The essence is to build closer estimations by acknowledging that smaller increments can model continuous change more accurately. This is why Euler's method in the example begins with a larger step size and gradually moves to smaller ones, confirming characteristics such as a vertical asymptote near a specific point. Approximations like these enable us to visualize and understand the behavior of solutions to complex equations, even if they theoretically shoot to infinity, as is the case with vertical asymptotes.
Ordinary Differential Equations
The exercise highlights an ODE where \( \frac{d y}{d x} = x^2 + y^2 \), representing both the possibilities of increase or decrease in \(y\) influenced by the values of \(x\) and \(y\). ODEs like this are pivotal in many fields, offering insights into phenomena ranging from mechanical systems to biological processes.
Through methods such as Euler's, we can numerically solve these ODEs over specific intervals. This allows us to approximate the behavior of the solution without needing a closed-form expression, which can often simplify the analysis of the system being studied.
Initial Value Problems
For example, with \( y(0) = 0 \), the problem in the exercise specifies where the solution begins, offering a starting point for the Euler's method calculations.
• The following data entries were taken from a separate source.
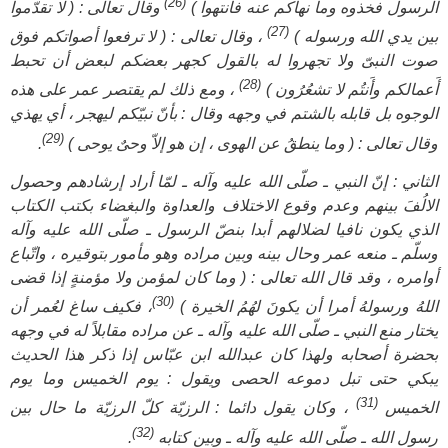
(26)
الرسول فخذوه وما نهاكم عنه فانتهوا )
وقال تعالى : ( لا تقدّموا
(27)
بين يدي الله ورسوله )
، وقال تعالى : ( لا ترفعوا أصواتكم فوق
صوت النبىّ ولا تجهروا له بالقول كجهر بعضكم لبعض أن تحبط
(28)
أَعمالكم وأَنتُم لا تشعُرُون )
، ومع ذلك لم يقتصر عمر على هذه
الوجوه بل قابله بالشتم في وجهه وقال : بأنّ نبيّكم ليهجر ، أي يهذي
(29)
وقال تعالى : ( وما ينطقُ عن الهوى ، إن هو إلاّ وحىٌ يوحى )
.
الثاني : إنّ النبي ـ صلّى الله عليه وآله ـ لمّا أراد إرشادهم وحصول
الالُفَ بينهم وعدم وقوع الاختلاف والعداوة والبغضاء بكتب الكتاب
الذي يكون نافيا لضلالهم أبدا بنصّ الرسول ـ صلّى الله عليه وآله
وسلّم ـ‍ منعه عمر وحال بينه وبين مراده وهو مأمور بتوقيره ، واتّباع
أوامره ، وقد قال الله تعالى : ( وما كان لمؤمن ولا مؤمنةٍ إذا قضى
(30)
اللهُ ورسولهُ أمرا أن يكونَ لهُمُ الخيرة )
، فكيف ساغ لعُمر أن
يختار منع النبي ـ صلّى الله عليه وآله ـ عن مراده مقابلاً له في وجهه
بحضرة أصحابه ولهذا كان عبدالله ابن عبّاس إذا ذكر هذا الحديث
يبكي حتى تبل دموعه الحصى ويقول : يوم الخميس وما يوم
(31)
الخميس
، وكان يقول دائما : الرزيّة كلّ الرزيّة ما حال بين
(32)
رسول الله ـ صلّى الله عليه وآله ـ وبين كتابه
.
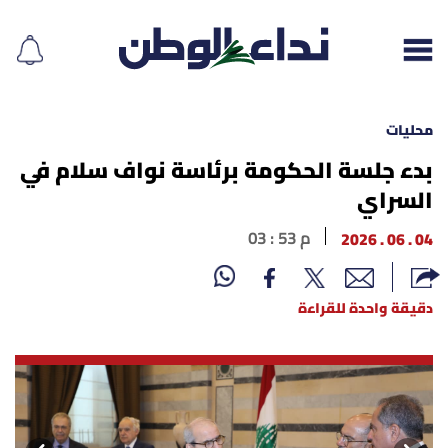
محليات
بدء جلسة الحكومة برئاسة نواف سلام في
السراي
إقرأ الجريدة
04 . 06 . 2026
03 : 53 م
لبنان
الغلاف
دقيقة واحدة للقراءة
نداء اليوم
محليات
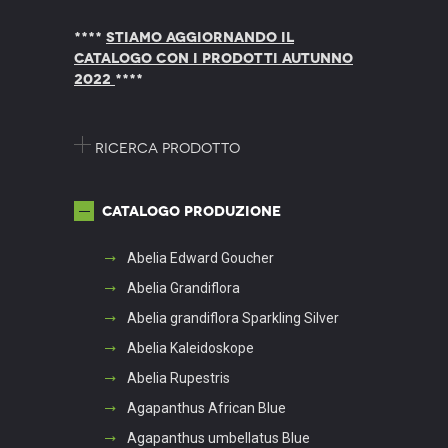
****
STIAMO AGGIORNANDO IL
CATALOGO CON I PRODOTTI AUTUNNO
2022
****
Ricerca prodotto
Catalogo produzione
Abelia Edward Goucher
Abelia Grandiflora
Abelia grandiflora Sparkling Silver
Abelia Kaleidoskope
Abelia Rupestris
Agapanthus African Blue
Agapanthus umbellatus Blue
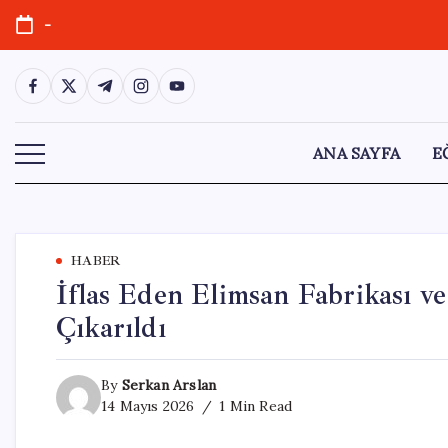
Skip
-
to
content
https://www.facebook.com/
https://twitter.com/
https://t.me/
https://www.instagram.com/
https://youtube.com/
ANA SAYFA
E
HABER
İflas Eden Elimsan Fabrikası ve
Çıkarıldı
By
Serkan Arslan
14 Mayıs 2026
1 Min Read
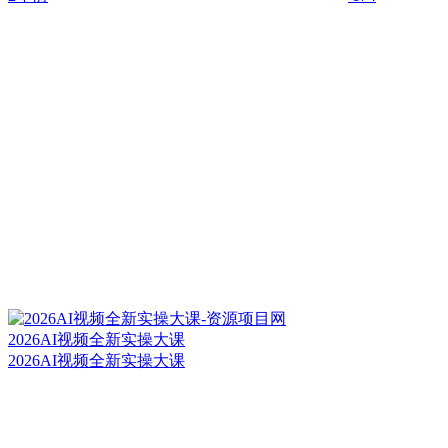
2026AI视频全新实操大课
2026AI视频全新实操大课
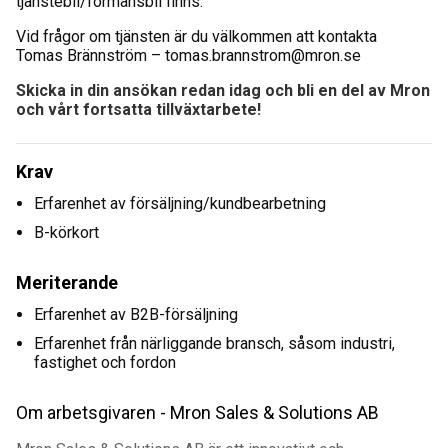
tjänstebil/förmånsbil finns.
Vid frågor om tjänsten är du välkommen att kontakta
Tomas Brännström – tomas.brannstrom@mron.se
Skicka in din ansökan redan idag och bli en del av Mron
och vårt fortsatta tillväxtarbete!
Krav
Erfarenhet av försäljning/kundbearbetning
B-körkort
Meriterande
Erfarenhet av B2B-försäljning
Erfarenhet från närliggande bransch, såsom industri,
fastighet och fordon
Om arbetsgivaren - Mron Sales & Solutions AB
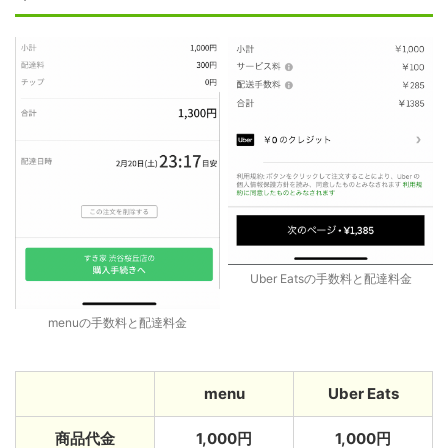
Uber Eatsの手数料と配達料金
menuの手数料と配達料金
menu
Uber Eats
商品代金
1,000円
1,000円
Knowing this starting value is essential, as it defines the path the numerical approximation should take.
Solving IVPs involves using the known initial condition to iteratively progress through values over the defined interval, calculating and refining \(y\) using each preceding value. This is where smaller step sizes in the numerical method help, offering more refined solutions and allowing the detection of phenomena like the presence of asymptotes. Understanding and solving IVPs is fundamental in predicting how dynamic systems evolve over time based on initial states.